Payments to subcontractors are often made in cocaine, breeding addicts and fuelling violence. 

Small gangs hoping for work compete to show big ones how ruthless they are. 

The bigger outfits, in turn, resort to torture, beheadings and other grisly displays to punish thefts by subcontractors and thus send a message to other would-be thieves. 

Such trends helped spur a doubling of the murder rate in Costa Rica in the decade to 2023.

To lubricate business, gangs also try to capture the regulator. 

In Brazil, Ecuador and Mexico drug gangs regularly run their own candidates in elections. 

In Peru the parliament has recently passed a barrage of laws that make it harder to investigate crimes, including a requirement for defence lawyers to be present when search warrants are executed, which in effect gives suspects a warning to destroy evidence or flee. 

“We have already entered a black hole in which illegal economies, mainly cocaine and illegal gold, are taking control of strategic points of the state,” says RubĆ©n Vargas, a former Peruvian minister of the interior.

The huge price premium for cocaine in Asia and Australia spells trouble for those places. 

Peru, where crime is surging and Asian gangs already have a foothold, is a likely point of origin. 

A giant new Chinese-owned port in Chancay, north of Lima, intended to dominate trade between South America and China, is a particular worry.

Coke is it

When returns are so vast, crackdowns do not curb trafficking and violence but rather spread it around. 

When Brazilian authorities declared they would force or shoot down any suspicious plane over the Amazon in late 2004, cocaine trafficking shifted from the air to rivers. 

A study by Leila Pereira of Insper, a Brazilian university, and colleagues, finds that over 1,400 murders between 2005 and 2020 can be attributed to this shift in trafficking patterns. 

That is more than a quarter of all murders in the area during that period.

This same logic explains why drug violence, which used to be concentrated in just a few countries in Latin America, now torments the whole region. 

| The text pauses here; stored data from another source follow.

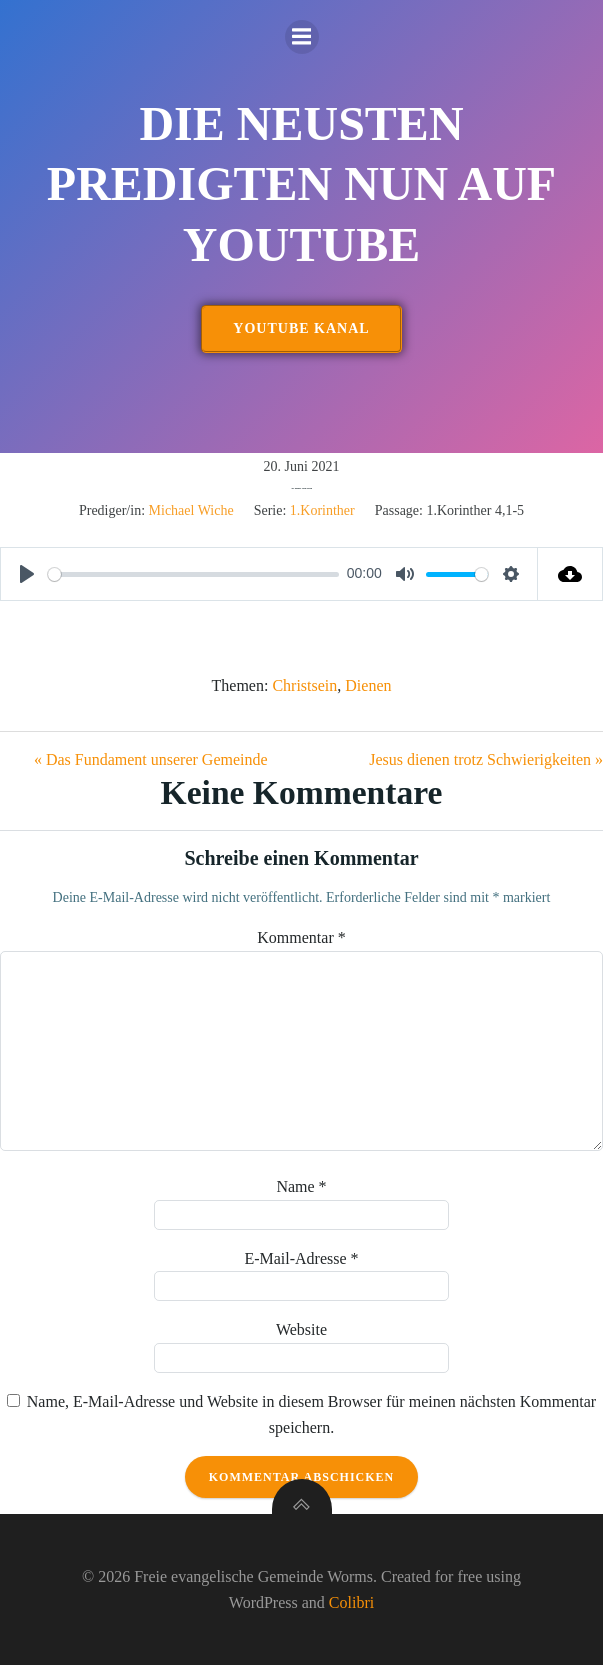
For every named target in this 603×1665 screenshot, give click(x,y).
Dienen (368, 685)
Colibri (351, 1602)
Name (301, 1186)
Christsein (304, 685)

Six years ago Ecuador was about as safe as the United States. 

It now has the world’s highest murder rate, as cocaine trafficking has shifted to Ecuadorean ports from more heavily policed ones in Colombia. 

Even safe havens are no longer safe. In September gangsters attacked the house of Uruguay’s chief public prosecutor with guns and grenades after police seized two tonnes of cocaine.

No matter how many drug boats are blown up, cocaine smuggling is not going to disappear. 

On the contrary, it is probably coming to a port near you.